Chapter 4. Introduction to References

References are the basis for complex data structures, object-oriented programming (OOP), and fancy subroutine magic. They’re the magic that was added between Perl version 4 and version 5 to make it all possible.

A Perl scalar variable holds a single value. An array holds an ordered list of one or more scalars. A hash holds a collection of scalars as values, keyed by other scalars. Although a scalar can be an arbitrary string, which allows complex data to be encoded into an array or hash, none of the three data types are well suited to complex data interrelationships. This is a job for the reference. Let’s look at the importance of references by starting with an example.
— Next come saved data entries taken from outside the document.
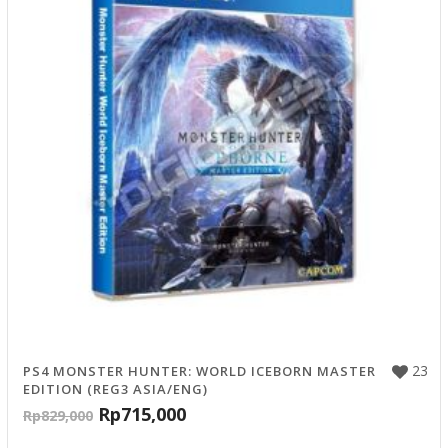
23
PS4 MONSTER HUNTER: WORLD ICEBORN MASTER
EDITION (REG3 ASIA/ENG)
Rp
715,000
Rp
829,000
Performing the Same Task on Many Arrays

Before the Minnow can leave on an excursion (for example, a three-hour tour), we should check every passenger and crew member to ensure they have all the required trip items in their possession. Let’s say that, for maritime safety, every person on-board the Minnow needs to have a life preserver, some sunscreen, a water bottle, and a rain jacket. We can write a bit of code to check for the Skipper’s supplies:

my @required = qw(preserver sunscreen water_bottle jacket);
my @skipper  = qw(blue_shirt hat jacket preserver sunscreen);

for my $item (@required) {
  unless (grep $item eq $_, @skipper) { # not found in list?
    print "skipper is missing $item.\n";
  }
}

The grep in a scalar context returns the number of times the expression $item eq $_ returns true, which is 1 if the item is in the list and 0 if not.[*] If the value is 0, it’s false, and we print the message.

Of course, if we want to check on Gilligan and the Professor, we might write the following code:

my @gilligan = qw(red_shirt hat lucky_socks water_bottle);
for my $item (@required) {
  unless (grep $item eq $_, @gilligan) { # not found in list?
    print "gilligan is missing $item.\n";
  }
}

my @professor = qw(sunscreen water_bottle slide_rule batteries radio);
for my $item (@required) {
  unless (grep $item eq $_, @professor) { # not found in list?
    print "professor is missing $item.\n";
  }
}

You may start to notice a lot of repeated code here and think that we should refactor that into a common subroutine that we can reuse (and you’d be right):

sub check_required_items {
  my $who = shift;
  my @required = qw(preserver sunscreen water_bottle jacket);
  for my $item (@required) {
    unless (grep $item eq $_, @_) { # not found in list?
      print "$who is missing $item.\n";
    }
  }
}

my @gilligan = qw(red_shirt hat lucky_socks water_bottle);
check_required_items('gilligan', @gilligan);

Perl gives the subroutine five items in its @_ array initially: the name gilligan and the four items belonging to Gilligan. After the shift, @_ only has the items. Thus, the grep checks each required item against the list.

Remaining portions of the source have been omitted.